When a ray of sunlight enters a raindrop, it slows down and bends — a process called refraction. Light travels more slowly in water than in air, and this speed change causes the light ray to change direction. Different wavelengths of light bend by slightly different amounts, which is what ultimately separates white sunlight into its component colours.

2. Internal Reflection

Once inside the droplet, the light hits the back surface and reflects internally, bouncing back the way it came (though at an angle). This internal reflection is what sends light back toward the observer rather than passing straight through the droplet.

3. Dispersion

As the reflected light exits the droplet through the front surface, it refracts a second time. Because each colour of light has a different wavelength, each exits at a slightly different angle. Red light exits at about 42°, while violet exits at about 40°. This 2° spread is enough to separate the colours into the familiar arc of the rainbow.

Why Rainbows Are Always Arcs

The arc shape isn't artistic licence — it's geometry. The rainbow always appears at a fixed angle (approximately 42° for red, 40° for violet) from the antisolar point, which is the point directly opposite the sun from the observer's perspective. Since this angle is constant, and the antisolar point is always directly in front of you, the visible portion of the rainbow forms a circular arc around that point.

From the ground, the horizon cuts this circle in half, so you see a semicircle at most. From an aircraft above the clouds, you can sometimes see a full circular rainbow — a breathtaking sight.

Double Rainbows Explained

A secondary rainbow — the fainter, wider arc sometimes visible outside the primary bow — forms when light undergoes two internal reflections inside the raindrop instead of one. This extra reflection does two things:

  • It reverses the colour order: red appears on the inside of the secondary bow, violet on the outside (opposite to the primary).
  • It makes the bow dimmer, since some light escapes with each reflection.

The region between the two bows, called Alexander's dark band, appears noticeably darker than the rest of the sky — a subtle but beautiful optical effect worth looking for.

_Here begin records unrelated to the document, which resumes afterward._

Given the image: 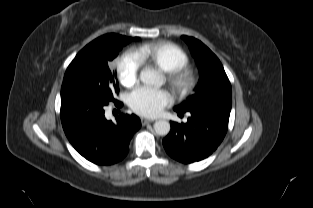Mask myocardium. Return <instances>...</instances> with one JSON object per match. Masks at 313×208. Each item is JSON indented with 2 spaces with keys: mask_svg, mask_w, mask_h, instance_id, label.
Masks as SVG:
<instances>
[{
  "mask_svg": "<svg viewBox=\"0 0 313 208\" xmlns=\"http://www.w3.org/2000/svg\"><path fill=\"white\" fill-rule=\"evenodd\" d=\"M168 81L177 93L182 96L189 94L196 85L194 73L185 68L168 73Z\"/></svg>",
  "mask_w": 313,
  "mask_h": 208,
  "instance_id": "1",
  "label": "myocardium"
}]
</instances>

Other Rainbow Variants Worth Knowing

  • Moonbow (lunar rainbow): A rainbow produced by moonlight instead of sunlight. Appears white or very pale to the human eye because moonlight is too dim to activate colour vision strongly, but full colour is revealed in long-exposure photographs.
  • Fogbow: Formed by tiny water droplets in fog. Because the droplets are so small, diffraction smears the colours together, producing a broad, nearly white arc with faint reddish and bluish edges.
  • Red rainbow: Seen at sunrise or sunset when the sun is very low. Blue and green light is scattered away by the long atmospheric path, leaving only red and orange wavelengths to form the bow.
  • Supernumerary rainbow: A series of faint, closely spaced arcs just inside the primary bow's violet edge, caused by wave interference between light paths through similarly sized droplets.

The Best Conditions for Rainbow Spotting

To see a rainbow, you need three things in alignment:

  1. Rain or water droplets in the air ahead of you
  2. Sunlight behind you — the sun must be shining on your back
  3. Low sun angle — the sun should be no more than about 42° above the horizon, meaning rainbows are most common in the morning or late afternoon

The most vivid rainbows occur with large, uniform raindrops and a clear sky behind the rain shower so the full arc is visible against a dark backdrop.